Sekretaris Jenderal PDI Perjuangan Hasto Kristiyanto mengajak generasi muda untuk kembali mencintai kuliner lokal sekaligus membangun kesadaran berpikir kritis sebagaimana yang diajarkan para pendiri bangsa, khususnya Presiden pertama RI Soekarno.
Pernyataan itu disampaikan Hasto saat berada di Surabaya. Ia mengatakan, setiap berkunjung ke daerah ia selalu memanfaatkan kesempatan untuk mengenal dan menikmati makanan khas setempat. Menurutnya, kebiasaan tersebut sejalan dengan pemikiran Bung Karno yang menyusun buku Mustika Rasa, yang ia sebut sebagai karya monumental tentang kekayaan kuliner Nusantara.
“Bung Karno menyusun Mustika Rasa hampir enam tahun.
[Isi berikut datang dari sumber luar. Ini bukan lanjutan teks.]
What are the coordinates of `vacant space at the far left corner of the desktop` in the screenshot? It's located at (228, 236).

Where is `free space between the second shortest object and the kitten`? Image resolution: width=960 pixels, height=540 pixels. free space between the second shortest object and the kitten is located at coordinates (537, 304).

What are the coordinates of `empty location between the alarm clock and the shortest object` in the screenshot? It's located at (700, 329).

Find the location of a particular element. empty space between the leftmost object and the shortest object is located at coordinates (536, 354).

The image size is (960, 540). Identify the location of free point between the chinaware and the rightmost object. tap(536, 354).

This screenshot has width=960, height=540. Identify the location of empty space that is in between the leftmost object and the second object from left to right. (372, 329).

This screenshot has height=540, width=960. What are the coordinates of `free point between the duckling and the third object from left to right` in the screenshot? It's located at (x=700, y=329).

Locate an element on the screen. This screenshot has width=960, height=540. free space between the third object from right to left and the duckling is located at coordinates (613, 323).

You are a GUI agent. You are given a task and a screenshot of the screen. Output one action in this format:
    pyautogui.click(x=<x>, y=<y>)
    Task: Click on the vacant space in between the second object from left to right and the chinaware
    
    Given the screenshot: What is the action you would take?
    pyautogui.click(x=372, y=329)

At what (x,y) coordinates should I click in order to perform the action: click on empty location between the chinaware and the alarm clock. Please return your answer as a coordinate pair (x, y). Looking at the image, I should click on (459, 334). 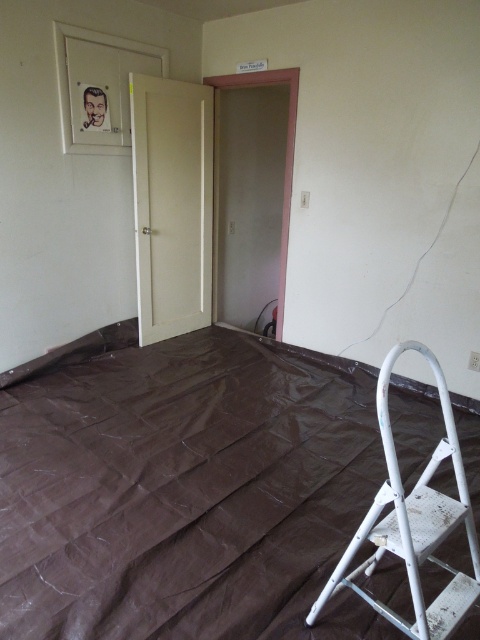 Question: Does brown plastic sheet at lower right appear over white matte step ladder at lower right?

Choices:
 (A) no
 (B) yes

Answer: (B)

Question: Does brown plastic sheet at lower right come in front of white matte step ladder at lower right?

Choices:
 (A) no
 (B) yes

Answer: (A)

Question: Is brown plastic sheet at lower right above white matte step ladder at lower right?

Choices:
 (A) no
 (B) yes

Answer: (B)

Question: Which of the following is the closest to the observer?

Choices:
 (A) white matte step ladder at lower right
 (B) brown plastic sheet at lower right

Answer: (A) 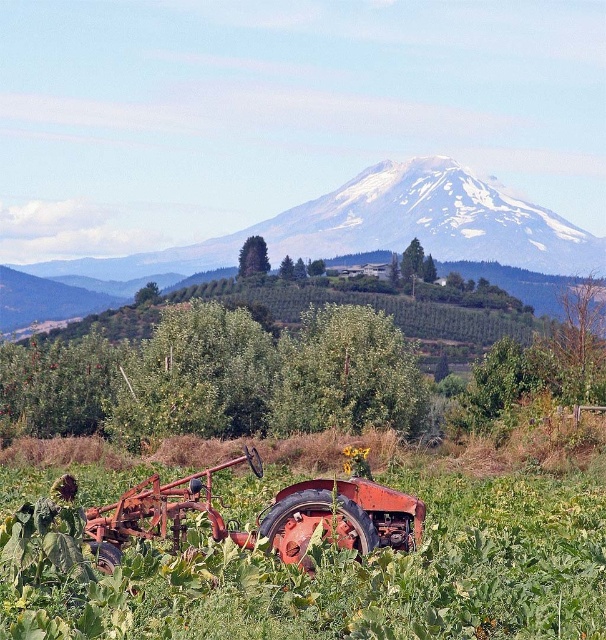 You are standing in the field in the foreground of the scene and want to walk towards the small house nestled among the trees in the midground. There are two points marked on the ground in front of you. Which point, point 1 at coordinates point (107, 476) or point 2 at coordinates point (368, 484), is closer to you as you start your journey towards the house?

Point 1 at coordinates point (107, 476) is closer to you because it is further to the camera than point 2 at coordinates point (368, 484), meaning it is physically nearer to your current position in the foreground.

You are standing in the field and want to hide behind an object to avoid the rain. Which object between the green leafy grass at center and the rusty metal tractor at lower center would provide better coverage?

The green leafy grass at center has a greater height compared to the rusty metal tractor at lower center, so it would provide better coverage to hide from the rain.

You are standing in the field and want to walk towards the house in the orchard. Which object, the green leafy grass at center or the rusty metal tractor at lower center, would you pass first?

The green leafy grass at center is closer to the viewer than the rusty metal tractor at lower center, so you would pass the green leafy grass at center first on your way to the house. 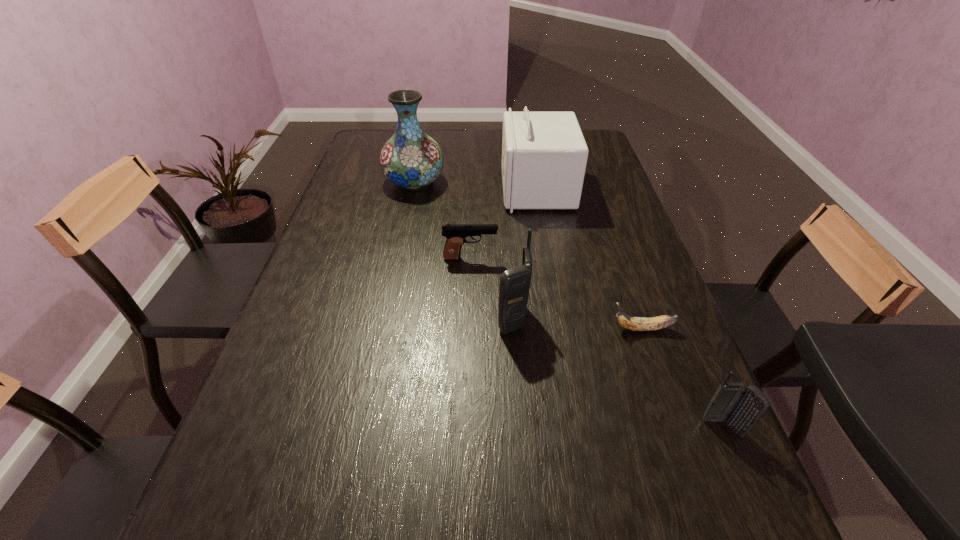 This screenshot has width=960, height=540. I want to click on free point that keeps the cellular telephones evenly spaced on the left, so click(x=370, y=245). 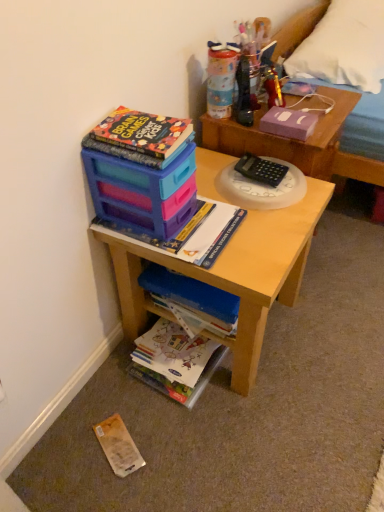 The image size is (384, 512). Find the location of `vacant space in front of black plastic calculator at center, the 1th stationery ordered from the bottom`. vacant space in front of black plastic calculator at center, the 1th stationery ordered from the bottom is located at coordinates (267, 220).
Itu bukan sekadar buku resep, tetapi upaya revolusioner agar lidah dan perut bangsa Indonesia tidak terjajah makanan impor,” kata Hasto.
Hasto menjelaskan, buku tersebut merangkum keragaman makanan, bumbu, hingga kandungan gizi yang disebut telah diteliti secara ilmiah. Ia menilai konsepnya dirancang agar rakyat, terutama kelompok marjinal di negara agraris seperti Indonesia, dapat memenuhi kebutuhan gizi keluarga secara mandiri.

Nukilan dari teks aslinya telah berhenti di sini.